# Looking for Sven *not stolen*



## Horse_hunting (1 July 2012)

We are trying to track down a 16.2 chestnut called Sven. His an Irish sports horse, passported name Cozak of Newhaggart. His been sold on and we just would like to know his safe. His not the easiest of horses but has a very playful temperament.

His crop high with two white socks on the left side. He has some scaring on his front legs from brushing boot rubbing and an SV freeze mark on is left shoulder. 
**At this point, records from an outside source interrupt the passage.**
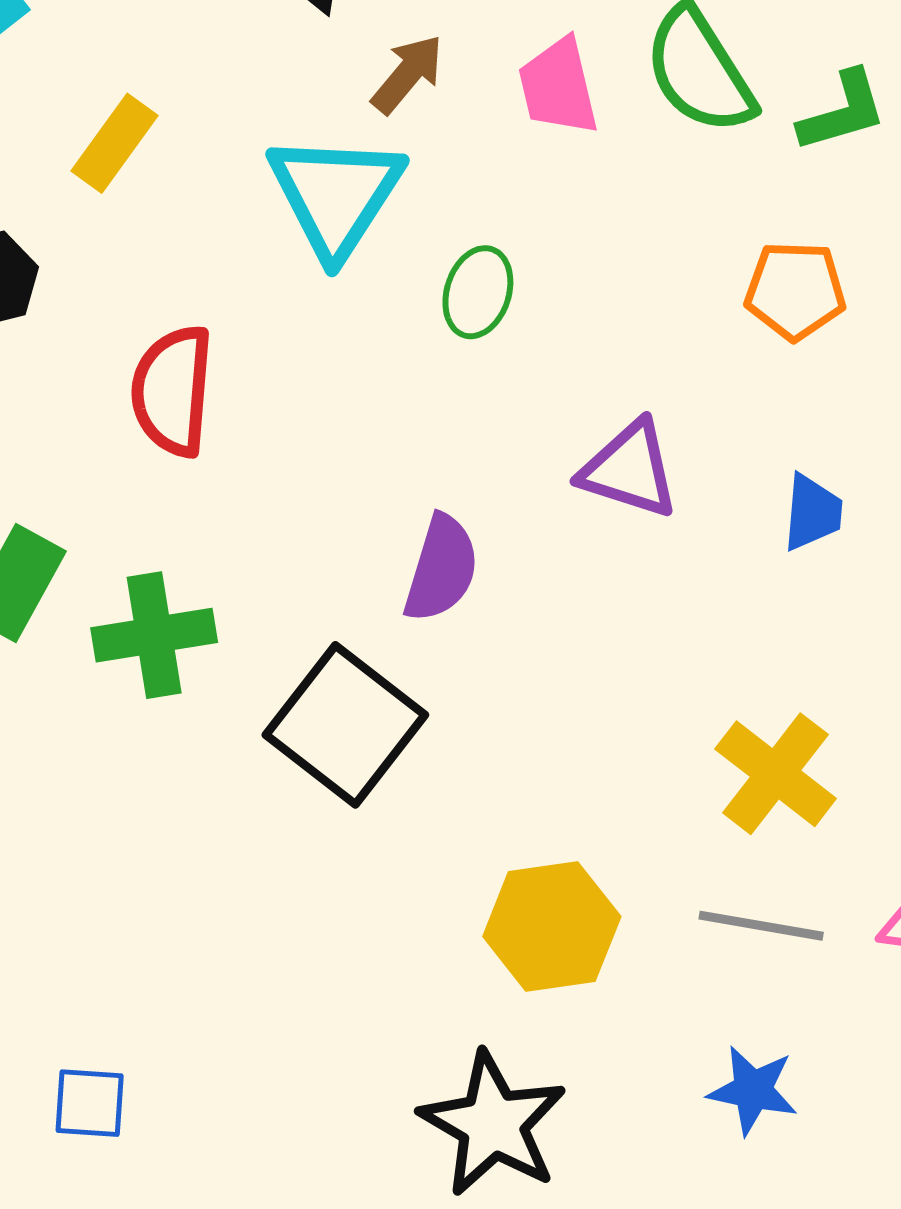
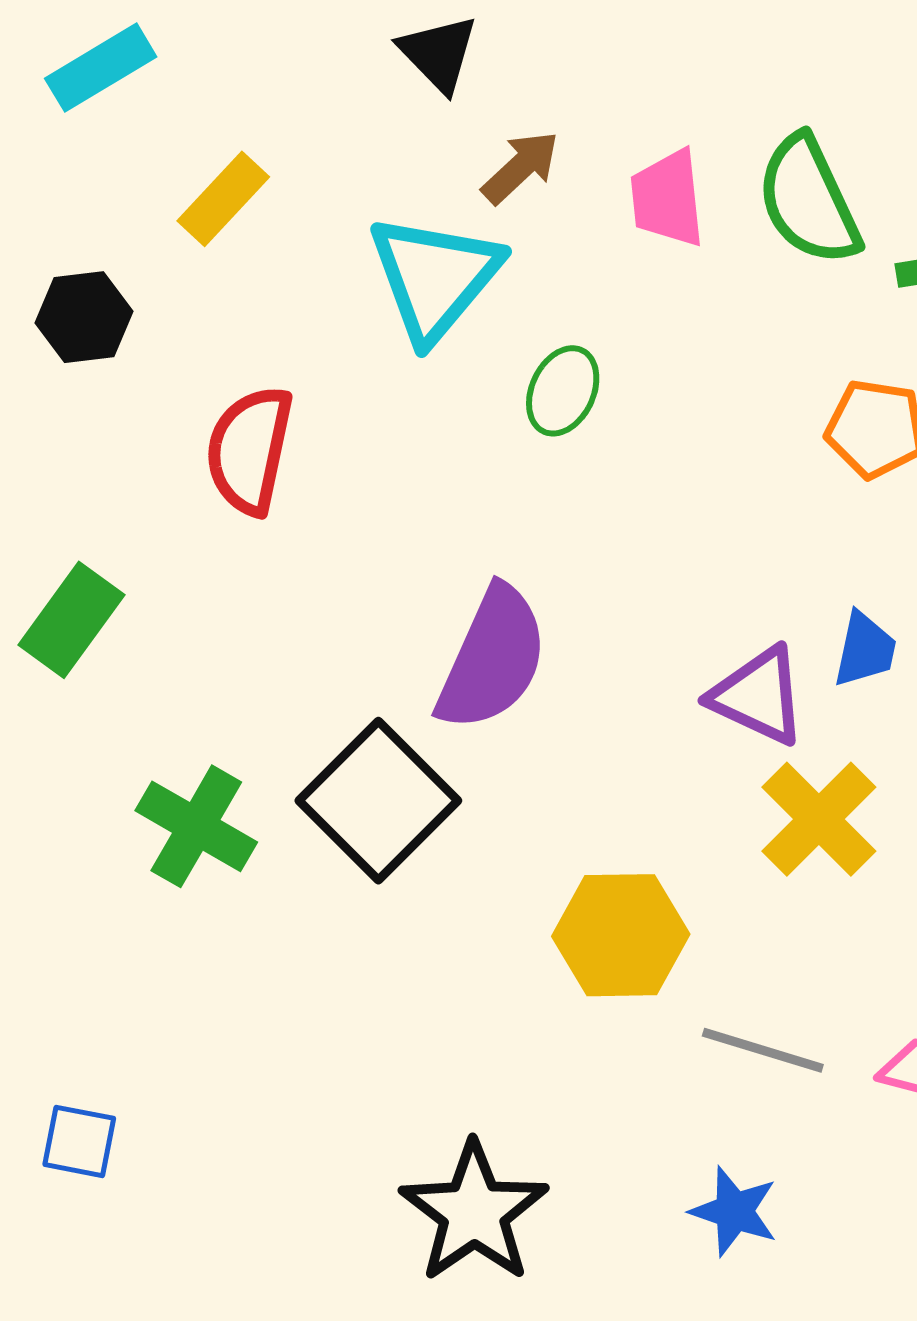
purple triangle: (630, 469) -> (758, 696), moved
purple semicircle: (441, 569) -> (492, 659), size x1.4
green cross: (154, 635) -> (196, 826), moved, turned 32
yellow cross: (776, 774) -> (819, 819), moved
yellow hexagon: (552, 927) -> (621, 935), moved

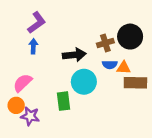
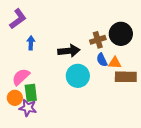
purple L-shape: (37, 23) -> (18, 19), moved
blue semicircle: (110, 65) -> (102, 60), turned 64
green rectangle: (63, 101) -> (31, 93), moved

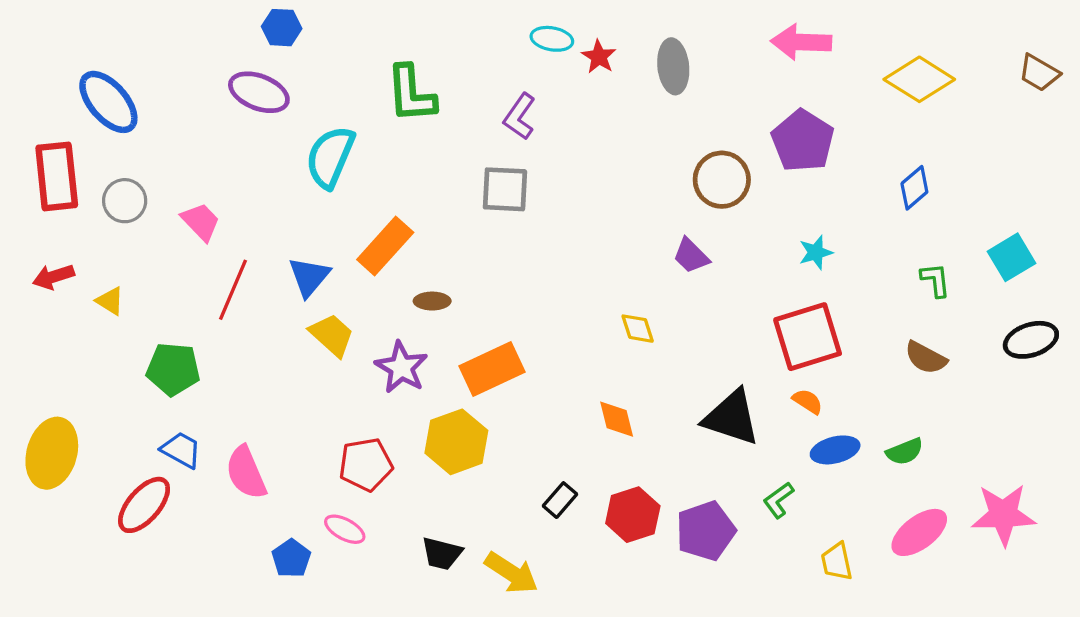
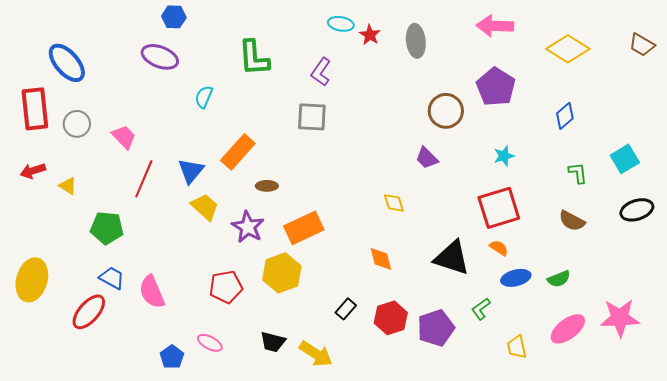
cyan semicircle: (330, 157) -> (204, 97), size x0.6
pink ellipse: (345, 529) -> (210, 343), moved
blue pentagon: (291, 558) -> (172, 357), moved

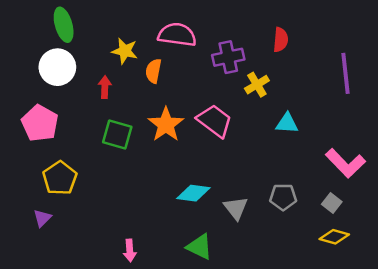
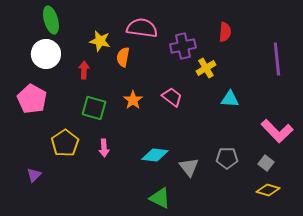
pink trapezoid: (215, 121) -> (172, 97), size x0.7
orange star: (166, 125) -> (133, 100), size x0.7
yellow pentagon: (60, 178) -> (65, 143), moved
pink arrow: (130, 250) -> (104, 148), moved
Any information would be greatly appreciated. Good or bad  

Last known home Brentwood Essex 

Thank you in advance for anyone that can help


----------



## tonitot (3 July 2012)

Does he have any white on his face? I know of a chestnut called Sven but dont know much about him! Can you post a pic?


----------



## Horse_hunting (4 July 2012)

I cannot post a picture from the iPad but will do it from work tomorrow. He has a white blaze. Do u know of his where abouts. Desperate to track him down and know his safe


----------



## tonitot (7 July 2012)

I dont actually know the horse personally but a friend has a picture of a chestnut horse called Sven on her facebook. The yard its at is in Kent so not far from Essex.


----------



## Horse_hunting (7 July 2012)

Do you know the name of the yard or if it's recent? As he was previously in kent before being sold to essex in 2010. Any information would be greatly appreciated


----------



## tonitot (7 July 2012)

It's a yard called Knights Place Farm, I'll try and nick the picture off my friends facebook to see if its him


----------



## tonitot (7 July 2012)

Is this him?


----------



## ForeverBroke_ (7 July 2012)

I think I know that Sven too! Lol! Did he come from my old yard TT? x


----------



## tonitot (7 July 2012)

No idea! I just knew I'd seen a chestnut Sven somewhere!


----------



## Capriole (7 July 2012)

tonitot said:



			No idea! I just knew I'd seen a chestnut Sven somewhere!
		
Click to expand...

Might be this you are thinking of 

http://www.horseandhound.co.uk/forums/showthread.php?t=408405&highlight=sven


----------



## tonitot (7 July 2012)

It wasn't on here that I saw the horse, just remembered it from facebook as remember thinking what a strange name Sven was? Though that horse matches the description that OP has given!


----------



## Perfect-Piaffe (9 July 2012)

I think that's the Sven I know too, he was a cranboune farm when I was there about 3 years ago! X


----------



## alliersv1 (9 July 2012)

I have pm'd you


----------



## Horse_hunting (10 July 2012)

Thank you so much for your kind replies, I means so much to us to know his safe. 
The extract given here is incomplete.